_What this task involves_:
Your answer must be an exact copy of the records below, with no pictures in it.

_Listed records_:
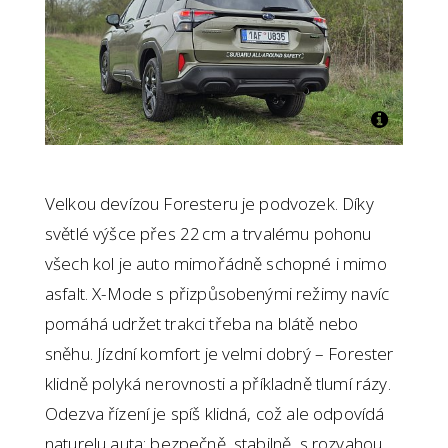
Velkou devízou Foresteru je podvozek. Díky
světlé výšce přes 22 cm a trvalému pohonu
všech kol je auto mimořádně schopné i mimo
asfalt. X-Mode s přizpůsobenými režimy navíc
pomáhá udržet trakci třeba na blátě nebo
sněhu. Jízdní komfort je velmi dobrý – Forester
klidně polyká nerovnosti a příkladně tlumí rázy.
Odezva řízení je spíš klidná, což ale odpovídá
naturelu auta: bezpečně, stabilně, s rozvahou.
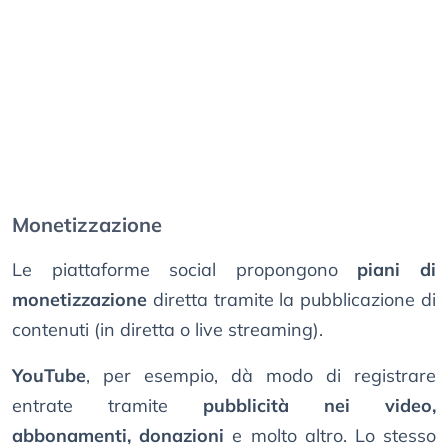
Monetizzazione
Le piattaforme social propongono
piani di
monetizzazione
diretta tramite la pubblicazione di
contenuti (in diretta o live streaming).
YouTube
, per esempio, dà modo di registrare
entrate tramite
pubblicità nei video,
abbonamenti, donazioni
e molto altro. Lo stesso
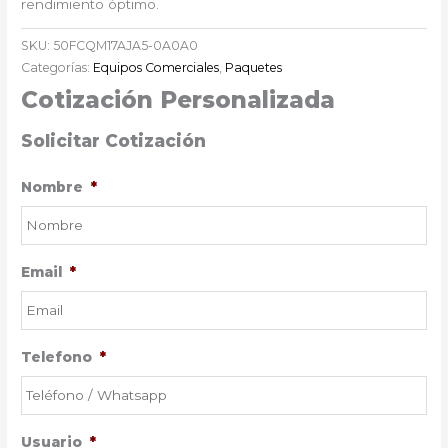
rendimiento óptimo.
SKU:
50FCQM17AJA5-0A0A0
Categorías:
Equipos Comerciales
,
Paquetes
Cotización Personalizada
Solicitar Cotización
Nombre
*
Email
*
Telefono
*
Usuario
*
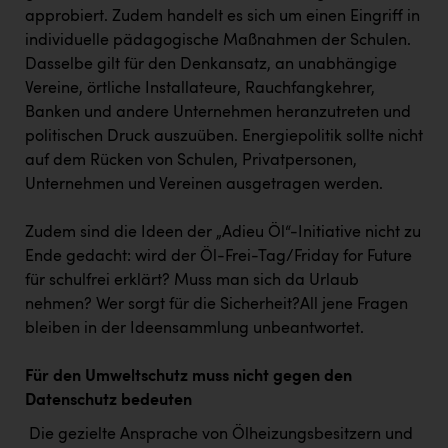
approbiert. Zudem handelt es sich um einen Eingriff in
individuelle pädagogische Maßnahmen der Schulen.
Dasselbe gilt für den Denkansatz, an unabhängige
Vereine, örtliche Installateure, Rauchfangkehrer,
Banken und andere Unternehmen heranzutreten und
politischen Druck auszuüben. Energiepolitik sollte nicht
auf dem Rücken von Schulen, Privatpersonen,
Unternehmen und Vereinen ausgetragen werden.
Zudem sind die Ideen der „Adieu Öl“-Initiative nicht zu
Ende gedacht: wird der Öl-Frei-Tag/Friday for Future
für schulfrei erklärt? Muss man sich da Urlaub
nehmen? Wer sorgt für die Sicherheit?All jene Fragen
bleiben in der Ideensammlung unbeantwortet.
Für den Umweltschutz muss nicht gegen den
Datenschutz bedeuten
Die gezielte Ansprache von Ölheizungsbesitzern und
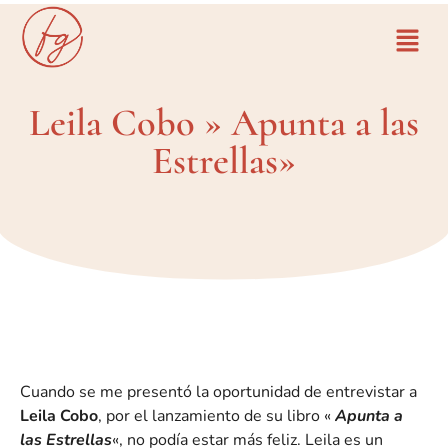
Leila Cobo » Apunta a las
Estrellas»
Cuando se me presentó la oportunidad de entrevistar a
Leila Cobo
, por el lanzamiento de su libro «
Apunta a
las Estrellas
«, no podía estar más feliz. Leila es un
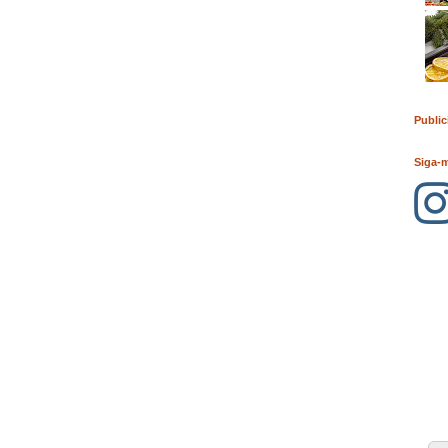
Public
Siga-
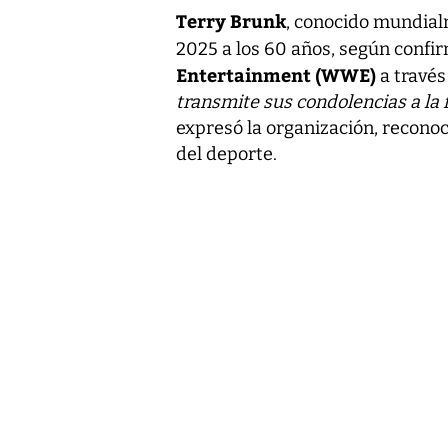
Terry Brunk
, conocido mundia
2025 a los 60 años, según confi
Entertainment (WWE)
a través
transmite sus condolencias a la f
expresó la organización, reconoc
del deporte.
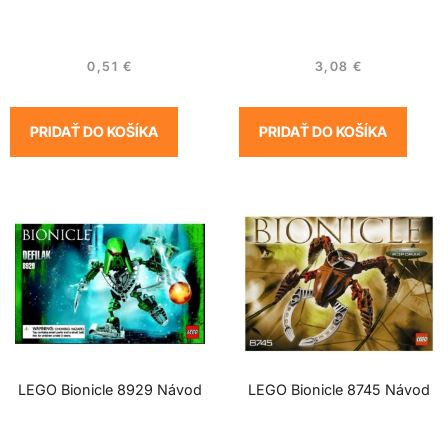
0,51
€
3,08
€
PRIDAŤ DO KOŠÍKA
PRIDAŤ DO KOŠÍKA
LEGO Bionicle 8929 Návod
LEGO Bionicle 8745 Návod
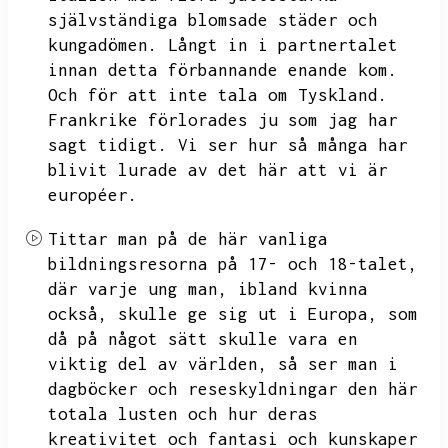
självständiga blomsade städer och
kungadömen.
Långt in i partnertalet
innan detta förbannande enande kom.
Och för att inte tala om Tyskland.
Frankrike förlorades ju som jag har
sagt tidigt.
Vi ser hur så många har
blivit lurade av det här att vi är
européer.
Tittar man på de här vanliga
bildningsresorna på 17- och 18-talet,
där varje ung man,
ibland kvinna
också,
skulle ge sig ut i Europa,
som
då på något sätt skulle vara en
viktig del av världen,
så ser man i
dagböcker och reseskyldningar den här
totala lusten och hur deras
kreativitet och fantasi och kunskaper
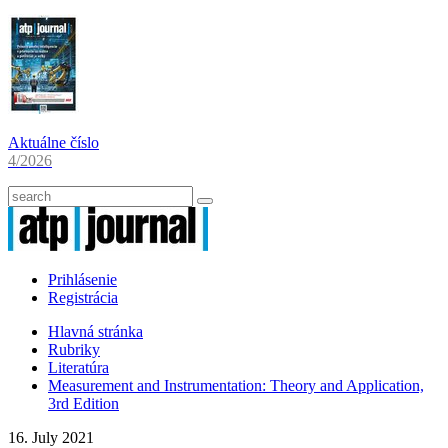
Aktuálne číslo
4/2026
Prihlásenie
Registrácia
Hlavná stránka
Rubriky
Literatúra
Measurement and Instrumentation: Theory and Application,
3rd Edition
16. July 2021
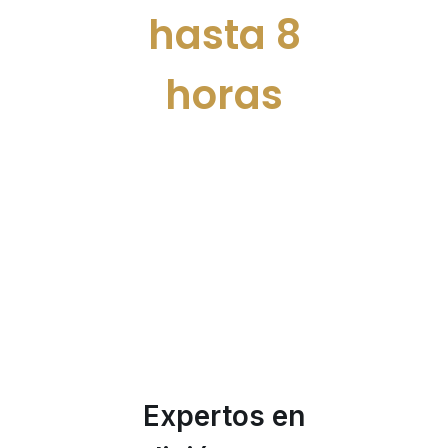
hasta 8
horas
Expertos en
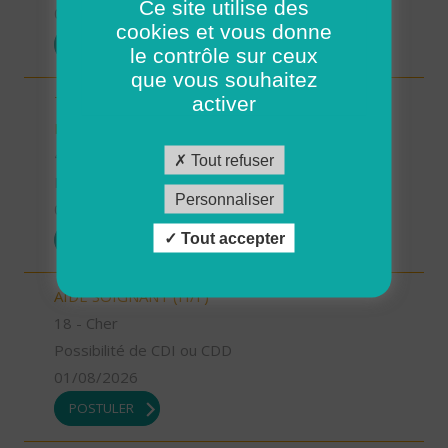
Ce site utilise des
01/08/2026
cookies et vous donne
POSTULER
le contrôle sur ceux
que vous souhaitez
TECHNICIEN D’INTERVENTION SOCIALE ET
activer
FAMILIALE (H/F)
47 - Lot-et-Garonne
Tout refuser
Possibilité de CDI ou CDD
Personnaliser
01/08/2026
Tout accepter
POSTULER
AIDE SOIGNANT (H/F)
18 - Cher
Possibilité de CDI ou CDD
01/08/2026
POSTULER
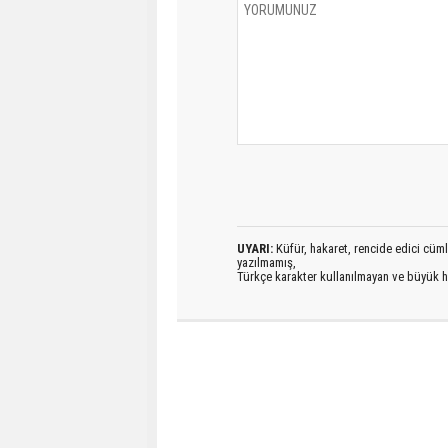
UYARI:
Küfür, hakaret, rencide edici cümlel
yazılmamış,
Türkçe karakter kullanılmayan ve büyük h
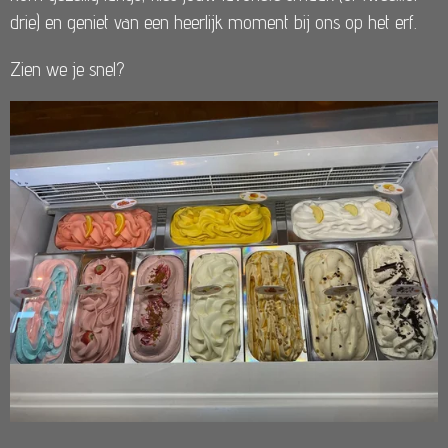
drie) en geniet van een heerlijk moment bij ons op het erf.
Zien we je snel?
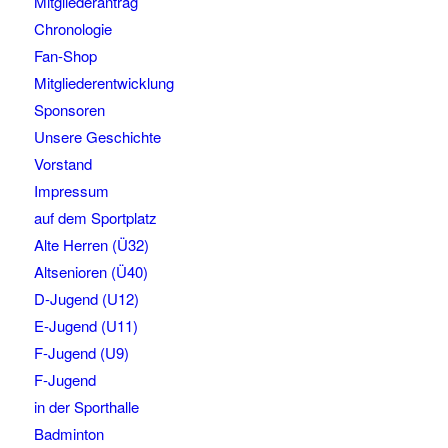
Mitgliederantrag
Chronologie
Fan-Shop
Mitgliederentwicklung
Sponsoren
Unsere Geschichte
Vorstand
Impressum
auf dem Sportplatz
Alte Herren (Ü32)
Altsenioren (Ü40)
D-Jugend (U12)
E-Jugend (U11)
F-Jugend (U9)
F-Jugend
in der Sporthalle
Badminton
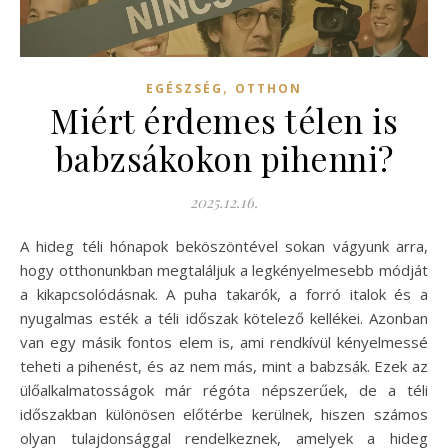
,
EGÉSZSÉG
OTTHON
Miért érdemes télen is
babzsákokon pihenni?
2025.12.16.
A hideg téli hónapok beköszöntével sokan vágyunk arra,
hogy otthonunkban megtaláljuk a legkényelmesebb módját
a kikapcsolódásnak. A puha takarók, a forró italok és a
nyugalmas esték a téli időszak kötelező kellékei. Azonban
van egy másik fontos elem is, ami rendkívül kényelmessé
teheti a pihenést, és az nem más, mint a babzsák. Ezek az
ülőalkalmatosságok már régóta népszerűek, de a téli
időszakban különösen előtérbe kerülnek, hiszen számos
olyan tulajdonsággal rendelkeznek, amelyek a hideg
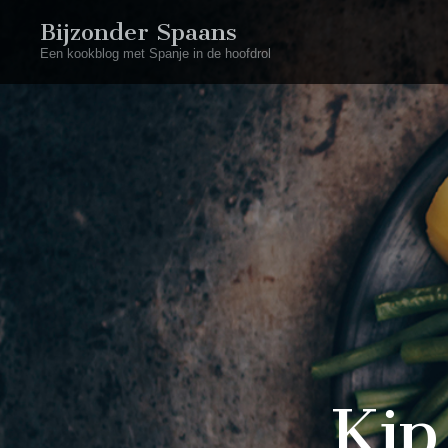
Bijzonder Spaans
Een kookblog met Spanje in de hoofdrol
Kip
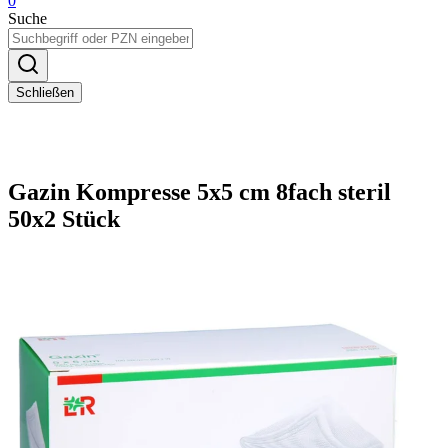
0
Suche
Schließen
Gazin Kompresse 5x5 cm 8fach steril
50x2 Stück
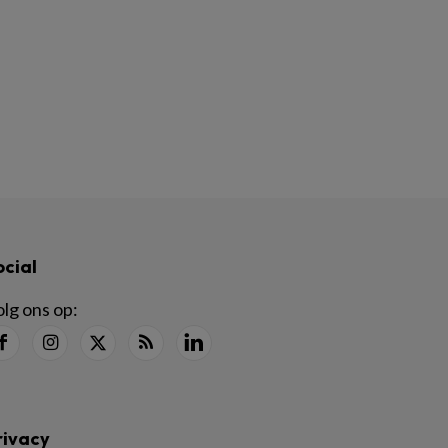
ocial
lg ons op:
rivacy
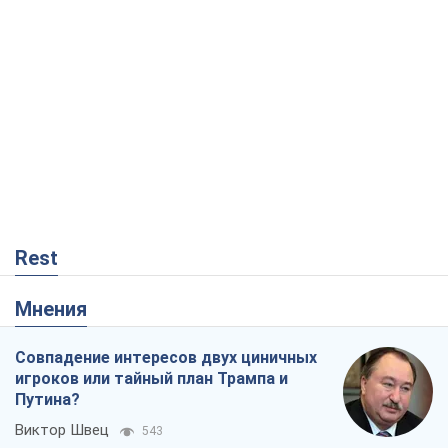
Rest
Мнения
Совпадение интересов двух циничных
игроков или тайный план Трампа и
Путина?
Виктор Швец
543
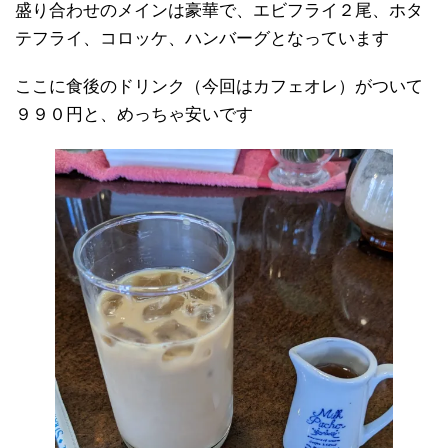
盛り合わせのメインは豪華で、エビフライ２尾、ホタ
テフライ、コロッケ、ハンバーグとなっています
ここに食後のドリンク（今回はカフェオレ）がついて
９９０円と、めっちゃ安いです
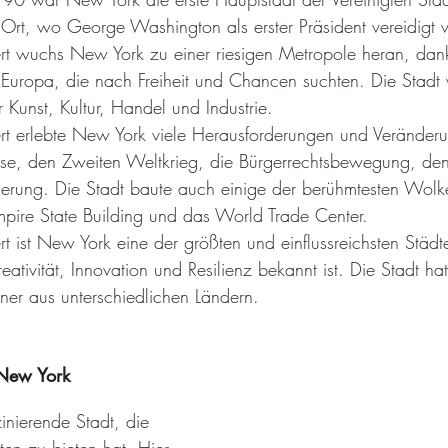
–
Ort, wo George Washington als erster Präsident vereidigt 
rt wuchs New York zu einer riesigen Metropole heran, dank
Europa, die nach Freiheit und Chancen suchten. Die Stadt
 Kunst, Kultur, Handel und Industrie.
rt erlebte New York viele Herausforderungen und Veränder
rise, den Zweiten Weltkrieg, die Bürgerrechtsbewegung, den
ierung. Die Stadt baute auch einige der berühmtesten Wolke
pire State Building und das World Trade Center.
t ist New York eine der größten und einflussreichsten Städt
 Kreativität, Innovation und Resilienz bekannt ist. Die Stadt h
ner aus unterschiedlichen Ländern.
New York 
inierende Stadt, die 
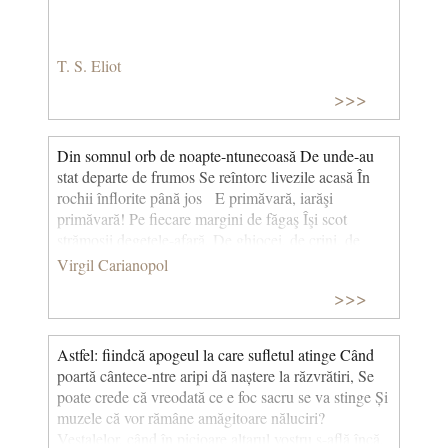
T. S. Eliot
>>>
Din somnul orb de noapte-ntunecoasă De unde-au
stat departe de frumos Se reîntorc livezile acasă În
rochii înflorite până jos E primăvară, iarăşi
primăvară! Pe fiecare margini de făgaş Îşi scot
strămoşii degetele-afară, De ghiocei, de crini, de
toporaşi Se simte iarăşi mirosul câmpiei Din nou
Virgil Carianopol
aruncă soarele pojar La cântecul înalt al ciocârliei Ies
>>>
roadele cu capetele-afar' Aruncă ziua peste tot cu
vrăbii În codri cucii iară-au năvălit Se bat cu gâtul
păsările-n săbii Şi glasurile-şi dau la ascuţit.
Astfel: fiindcă apogeul la care sufletul atinge Când
(Primăvara)
poartă cântece-ntre aripi dă naștere la răzvrătiri, Se
poate crede că vreodată ce e foc sacru se va stinge Și
muzele că vor rămâne amăgitoare năluciri?
Vestalelor, când în picioare altarul vostru s-află încă,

_Exercise response_:
Velkou devízou Foresteru je podvozek. Díky
světlé výšce přes 22 cm a trvalému pohonu
všech kol je auto mimořádně schopné i mimo
asfalt. X-Mode s přizpůsobenými režimy navíc
pomáhá udržet trakci třeba na blátě nebo
sněhu. Jízdní komfort je velmi dobrý – Forester
klidně polyká nerovnosti a příkladně tlumí rázy.
Odezva řízení je spíš klidná, což ale odpovídá
naturelu auta: bezpečně, stabilně, s rozvahou.
Monetizzazione
Le piattaforme social propongono
piani di
monetizzazione
diretta tramite la pubblicazione di
contenuti (in diretta o live streaming).
YouTube
, per esempio, dà modo di registrare
entrate tramite
pubblicità nei video,
abbonamenti, donazioni
e molto altro. Lo stesso
rendimiento óptimo.
SKU:
50FCQM17AJA5-0A0A0
Categorías:
Equipos Comerciales
,
Paquetes
Cotización Personalizada
Solicitar Cotización
Nombre
*
Email
*
Telefono
*
Usuario
*
approbiert. Zudem handelt es sich um einen Eingriff in
individuelle pädagogische Maßnahmen der Schulen.
Dasselbe gilt für den Denkansatz, an unabhängige
Vereine, örtliche Installateure, Rauchfangkehrer,
Banken und andere Unternehmen heranzutreten und
politischen Druck auszuüben. Energiepolitik sollte nicht
auf dem Rücken von Schulen, Privatpersonen,
Unternehmen und Vereinen ausgetragen werden.
Zudem sind die Ideen der „Adieu Öl“-Initiative nicht zu
Ende gedacht: wird der Öl-Frei-Tag/Friday for Future
für schulfrei erklärt? Muss man sich da Urlaub
nehmen? Wer sorgt für die Sicherheit?All jene Fragen
bleiben in der Ideensammlung unbeantwortet.
Für den Umweltschutz muss nicht gegen den
Datenschutz bedeuten
Die gezielte Ansprache von Ölheizungsbesitzern und
Leila Cobo » Apunta a las
Estrellas»
Cuando se me presentó la oportunidad de entrevistar a
Leila Cobo
, por el lanzamiento de su libro «
Apunta a
las Estrellas
«, no podía estar más feliz. Leila es un
Public
Siga-
Terry Brunk
, conocido mundia
2025 a los 60 años, según confi
Entertainment (WWE)
a través
transmite sus condolencias a la f
expresó la organización, reconoc
del deporte.
0,51
€
3,08
€
PRIDAŤ DO KOŠÍKA
PRIDAŤ DO KOŠÍKA
LEGO Bionicle 8929 Návod
LEGO Bionicle 8745 Návod
självständiga blomsade städer och
kungadömen.
Långt in i partnertalet
innan detta förbannande enande kom.
Och för att inte tala om Tyskland.
Frankrike förlorades ju som jag har
sagt tidigt.
Vi ser hur så många har
blivit lurade av det här att vi är
européer.
Tittar man på de här vanliga
bildningsresorna på 17- och 18-talet,
där varje ung man,
ibland kvinna
också,
skulle ge sig ut i Europa,
som
då på något sätt skulle vara en
viktig del av världen,
så ser man i
dagböcker och reseskyldningar den här
totala lusten och hur deras
kreativitet och fantasi och kunskaper
Aktuálne číslo
4/2026
Prihlásenie
Registrácia
Hlavná stránka
Rubriky
Literatúra
Measurement and Instrumentation: Theory and Application,
3rd Edition
16. July 2021
hasta 8
horas
Expertos en
Ce site utilise des
01/08/2026
cookies et vous donne
POSTULER
le contrôle sur ceux
que vous souhaitez
TECHNICIEN D’INTERVENTION SOCIALE ET
activer
FAMILIALE (H/F)
47 - Lot-et-Garonne
Tout refuser
Possibilité de CDI ou CDD
Personnaliser
01/08/2026
Tout accepter
POSTULER
AIDE SOIGNANT (H/F)
18 - Cher
Possibilité de CDI ou CDD
01/08/2026
POSTULER
UYARI:
Küfür, hakaret, rencide edici cümlel
yazılmamış,
Türkçe karakter kullanılmayan ve büyük h
drie) en geniet van een heerlijk moment bij ons op het erf.
Zien we je snel?
Mitgliederantrag
Chronologie
Fan-Shop
Mitgliederentwicklung
Sponsoren
Unsere Geschichte
Vorstand
Impressum
auf dem Sportplatz
Alte Herren (Ü32)
Altsenioren (Ü40)
D-Jugend (U12)
E-Jugend (U11)
F-Jugend (U9)
F-Jugend
in der Sporthalle
Badminton
,
EGÉSZSÉG
OTTHON
Miért érdemes télen is
babzsákokon pihenni?
2025.12.16.
A hideg téli hónapok beköszöntével sokan vágyunk arra,
hogy otthonunkban megtaláljuk a legkényelmesebb módját
a kikapcsolódásnak. A puha takarók, a forró italok és a
nyugalmas esték a téli időszak kötelező kellékei. Azonban
van egy másik fontos elem is, ami rendkívül kényelmessé
teheti a pihenést, és az nem más, mint a babzsák. Ezek az
ülőalkalmatosságok már régóta népszerűek, de a téli
időszakban különösen előtérbe kerülnek, hiszen számos
olyan tulajdonsággal rendelkeznek, amelyek a hideg
Bijzonder Spaans
Een kookblog met Spanje in de hoofdrol
Kip
0
Suche
Schließen
Gazin Kompresse 5x5 cm 8fach steril
50x2 Stück
ocial
lg ons op:
rivacy
Rest
Мнения
Совпадение интересов двух циничных
игроков или тайный план Трампа и
Путина?
Виктор Швец
543
盛り合わせのメインは豪華で、エビフライ２尾、ホタ
テフライ、コロッケ、ハンバーグとなっています
ここに食後のドリンク（今回はカフェオレ）がついて
９９０円と、めっちゃ安いです
–
Ort, wo George Washington als erster Präsident vereidigt 
rt wuchs New York zu einer riesigen Metropole heran, dank
Europa, die nach Freiheit und Chancen suchten. Die Stadt
 Kunst, Kultur, Handel und Industrie.
rt erlebte New York viele Herausforderungen und Veränder
rise, den Zweiten Weltkrieg, die Bürgerrechtsbewegung, den
ierung. Die Stadt baute auch einige der berühmtesten Wolke
pire State Building und das World Trade Center.
t ist New York eine der größten und einflussreichsten Städt
 Kreativität, Innovation und Resilienz bekannt ist. Die Stadt h
ner aus unterschiedlichen Ländern.
New York 
inierende Stadt, die 
T. S. Eliot
>>>
Din somnul orb de noapte-ntunecoasă De unde-au
stat departe de frumos Se reîntorc livezile acasă În
rochii înflorite până jos E primăvară, iarăşi
primăvară! Pe fiecare margini de făgaş Îşi scot
strămoşii degetele-afară, De ghiocei, de crini, de
toporaşi Se simte iarăşi mirosul câmpiei Din nou
Virgil Carianopol
aruncă soarele pojar La cântecul înalt al ciocârliei Ies
>>>
roadele cu capetele-afar' Aruncă ziua peste tot cu
vrăbii În codri cucii iară-au năvălit Se bat cu gâtul
păsările-n săbii Şi glasurile-şi dau la ascuţit.
Astfel: fiindcă apogeul la care sufletul atinge Când
(Primăvara)
poartă cântece-ntre aripi dă naștere la răzvrătiri, Se
poate crede că vreodată ce e foc sacru se va stinge Și
muzele că vor rămâne amăgitoare năluciri?
Vestalelor, când în picioare altarul vostru s-află încă,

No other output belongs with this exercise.